Mahkememiz dosyası ile birleştirilen İzmir … ATM’ nin …/… E. sayılı dosyası yönünden davacı vekili İzmir … ATM’ ye verdiği 23/12/2008 tarihli dilekçesinde; aynı 17/05/2004 tarihli sözleşmeye dayanarak bu kez 2007 Şubat – 2007 Aralık dönemlerine ait hisse bedellerinin tahsili için İzmir … İcra Müdürlüğünün …/… sayılı dosyası ile yapılan takibe davalı tarafça itiraz edildiğinden bahisle itirazın iptaline karar verilmesini talep etmiştir.
Mahkememiz dosyası ile birleştirilen İzmir …. ATM’ nin …/… E. sayılı dosyası yönünden davalı vekili İzmir …. ATM’ ye verdiği 10/02/2009 tarihli cevap dilekçesinde davalı taraf asıl davadakine paralel şekilde davaya cevaplarını sunmuştur.
Mahkememiz dosyası ile birleştirilen İzmir …. ATM’ nin …/… E. sayılı dosyası yönünden davacı vekili İzmir …. ATM’ ye verdiği 16/04/2010 tarihli dilekçesinde ; aynı 17/05/2004 tarihli sözleşmeye dayanarak bu kez 2008 Ocak – 2008 Kasım dönemlerine ait hisse bedellerinin tahsili için İzmir … İcra Müdürlüğünün …/… sayılı dosyası ile yapılan takibe davalı tarafça itiraz edildiğinden bahisle itirazın iptaline karar verilmesini talep etmiştir.
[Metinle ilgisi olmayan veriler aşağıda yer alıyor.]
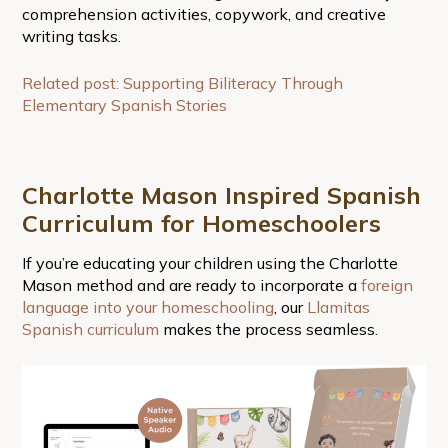
comprehension activities, copywork, and creative
writing tasks.
Related post: Supporting Biliteracy Through
Elementary Spanish Stories
Charlotte Mason Inspired Spanish
Curriculum for Homeschoolers
If you’re educating your children using the Charlotte
Mason method and are ready to incorporate a
foreign
language into your homeschooling
, our
Llamitas
Spanish curriculum
makes the process seamless.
Mahkememiz dosyası ile birleştirilen İzmir …. ATM’ nin …/… E. sayılı dosyası yönünden davalı vekili İzmir …. ATM’ ye verdiği 17/05/2010 tarihli dilekçesinde davalı taraf asıl davadakine paralel şekilde davaya cevaplarını sunmuştur.
Mahkememiz dosyası ile birleştirilen İzmir … ATM’ nin …/… E. sayılı dosyası yönünden davacılar … ve … tarafından, … aleyhine 17/05/2004 tarihli sözleşmenin uyarlanması isteminde bulunulmuş, davacı vekili İzmir … ATM nin …/… E. sayılı dosyasına verdiği 29/01/2009 tarihli dilekçesinde ;17/05/2004 tarihli ” Ortaklar Arası Sözleşme ” nin akdedilmesindeki amacın ortaklarca henüz yazılı bir şekilde karara bağlanmamış ve prosedürüne başlanmamış olmakla birlikte, kendi aralarında almış oldukları karar doğrultusunda şirketin tasfiyesinin ve tasfiye sürecinin sorunsuz bir şekilde tamamlanabilmesi için, müvekkilleri ile arasında anlaşmazlık bulunan davalı tarafın hisselerini diğer ortaklara devrederek şirketten ayrılmasının sağlanması olduğunu, şirketin tasfiye edileceği ortaklarca öngörülmekte olduğundan, işbu sözleşme ile planlananın, davalı tarafın devrettiği hisselerin gerçek değerinin kendisine taksitler halinde ödenmesi olduğunu, yapılacak aylık ödemelerin hisselerin gerçek değerine denk düşeceğinin hesap edildiğini, sözleşmenin imzalanmasının ardından hisse devrinin gerçekleştirildiğini, o yıla ilişkin on iki aylık hisse bedeli olan 24.000-USD’ nin davalı tarafa ödendiğini ve öncesinde öngörüldüğü üzere 31/03/2005 tarihinde şirkette kalan ortaklarca şirketin kar etmemesinden dolayı tasfiyesine karar verildiğini, şirketin 2004 yılını sadece 1.700-TL kar ile kapattığını, 2005 yılında ise 30.000-TL zarar ettiğini, temelinden çökmüş olan sözleşmeye mahkemece müdahale edilmesi talebiyle başvuru zorunluluğu doğduğunu belirtmiş, sonuçta taraflar arasında münakit 17/05/2004 tarihli protokolün 1. ve 5. maddelerinin davalı tarafın MK’ nin 2. ve 4. maddelerine aykırı tutum ve davranışları ayrıca USD kurundaki aşırı yükselme nedeniyle işlem temelinin çökmüş olmasından dolayı müvekkillerince davalı tarafa ödenmesi gereken hisse devir bedelinin TTK’ nin ilgili amir hükümleri uyarınca belirlenerek, belirlenecek tutar üzerinden sabitlenmesine ve 10. maddesinin de; müvekkillerince mahkemece oluşturulacak yeni hükme uygun olarak davalı tarafa ödeme yapılması ile birlikte protokolün sona ereceği yönünde uyarlanmasına ve bu surette taraflar arasındaki sözleşme ilişkisinin tasfiye edilmesine karar verilmesini talep etmiştir.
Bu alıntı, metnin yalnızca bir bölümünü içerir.